Si aquella silla pudiese hablar… Fornicar sentado en una silla es una de las sensaciones sexuales más excitantes que se pueden experimentar. Y si, además, hay de por medio esos sabrosos ingredientes de amor, deseo y pasión, el acto se convierte en algo realmente sublime.
El traqueteo de la silla se añadía a los excitantes gemidos de los dos amantes. Chillidos daban un toque salvaje al concierto, a una performance sonora y visual. La hembra amante estaba clavada en el miembro viril de su macho amante, sintiendo un inusitado placer mientras él empujaba desde la silla.
Dominando la situación el amante, los dos amantes querían disfrutar al máximo, fundiéndose en un maremágnum de puras sensaciones: amor, deseo, pasión, atracción, felicidad, sexo, animalidad...
Dos rostros grandemente morbosos se reflejaban en los cristales de la ventana.
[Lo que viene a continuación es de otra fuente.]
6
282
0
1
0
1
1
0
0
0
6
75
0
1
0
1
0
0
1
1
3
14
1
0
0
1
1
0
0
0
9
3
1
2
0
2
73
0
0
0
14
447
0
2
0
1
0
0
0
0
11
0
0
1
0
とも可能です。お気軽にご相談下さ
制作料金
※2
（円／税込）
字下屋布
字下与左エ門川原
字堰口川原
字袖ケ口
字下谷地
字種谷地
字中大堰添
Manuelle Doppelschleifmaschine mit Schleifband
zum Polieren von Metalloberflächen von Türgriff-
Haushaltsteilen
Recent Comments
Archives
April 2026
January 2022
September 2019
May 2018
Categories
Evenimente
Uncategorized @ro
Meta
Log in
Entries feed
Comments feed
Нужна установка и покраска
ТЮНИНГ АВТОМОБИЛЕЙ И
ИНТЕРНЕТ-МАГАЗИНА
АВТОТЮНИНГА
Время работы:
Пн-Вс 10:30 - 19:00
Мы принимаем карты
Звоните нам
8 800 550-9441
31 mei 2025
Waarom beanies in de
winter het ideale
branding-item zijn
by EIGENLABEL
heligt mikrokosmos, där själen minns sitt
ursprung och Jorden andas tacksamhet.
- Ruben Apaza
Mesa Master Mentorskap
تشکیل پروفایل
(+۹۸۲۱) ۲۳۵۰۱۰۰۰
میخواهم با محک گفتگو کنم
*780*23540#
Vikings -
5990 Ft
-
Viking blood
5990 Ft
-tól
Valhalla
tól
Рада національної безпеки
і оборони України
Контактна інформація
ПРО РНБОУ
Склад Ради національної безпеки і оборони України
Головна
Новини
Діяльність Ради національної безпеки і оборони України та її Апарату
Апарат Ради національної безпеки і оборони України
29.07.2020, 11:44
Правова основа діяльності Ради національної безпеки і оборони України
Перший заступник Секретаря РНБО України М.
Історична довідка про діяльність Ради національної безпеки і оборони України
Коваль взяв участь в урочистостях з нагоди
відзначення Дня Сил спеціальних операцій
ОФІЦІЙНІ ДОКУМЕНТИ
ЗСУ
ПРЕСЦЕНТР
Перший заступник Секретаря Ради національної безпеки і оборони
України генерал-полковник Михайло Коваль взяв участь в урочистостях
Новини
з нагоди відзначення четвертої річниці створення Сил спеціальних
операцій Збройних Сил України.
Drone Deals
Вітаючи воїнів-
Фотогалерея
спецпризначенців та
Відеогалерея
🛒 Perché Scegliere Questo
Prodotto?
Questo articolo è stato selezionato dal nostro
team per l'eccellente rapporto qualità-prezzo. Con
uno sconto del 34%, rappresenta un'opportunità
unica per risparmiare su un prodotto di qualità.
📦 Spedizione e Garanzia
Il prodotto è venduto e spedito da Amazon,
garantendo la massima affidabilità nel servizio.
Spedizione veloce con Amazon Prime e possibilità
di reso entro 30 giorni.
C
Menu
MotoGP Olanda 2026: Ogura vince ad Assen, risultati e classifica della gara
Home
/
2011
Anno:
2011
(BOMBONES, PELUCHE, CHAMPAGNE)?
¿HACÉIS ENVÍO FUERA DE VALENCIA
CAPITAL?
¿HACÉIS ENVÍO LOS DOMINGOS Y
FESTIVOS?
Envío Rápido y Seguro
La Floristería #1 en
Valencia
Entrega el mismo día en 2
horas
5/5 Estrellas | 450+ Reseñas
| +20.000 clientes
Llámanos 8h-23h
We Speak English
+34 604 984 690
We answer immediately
Aquel pedazo de carne sin huesos entraba y salía en una hendidura vertical, a la vez que la mano del propietario de la carne sin huesos pellizcaba los mamelones de la propietaria de la hendidura vertical…
Es difícil describir la excitación que la envolvía al verse su propia cara, plena de placer. Aquel pene y aquella mano maestra, la hacían sentirse en el paraíso. El acto estaba a punto de llegar a su fin. Los dos sudorosos cuerpos se retorcían al unísono, mientras la silla seguía bailando sobre el suelo…
Jadeaban cada vez con más fuerza, señal inequívoca de que estaba a punto de llegar un extenso e intenso orgasmo. El ritmo frenético que iba marcado el amante, anunciaba que no era el amo de los impulsos de su pene, incapaz de aguantar más la carga que quería caer en la húmeda cueva de su amante. Cuales animales descargaron el uno en el otro. Era difícil el poder escuchar los "te quiero" entre chillidos, jadeos, sudores y sensibilidades. ¡Uf, es que había sido un polvo monumental…!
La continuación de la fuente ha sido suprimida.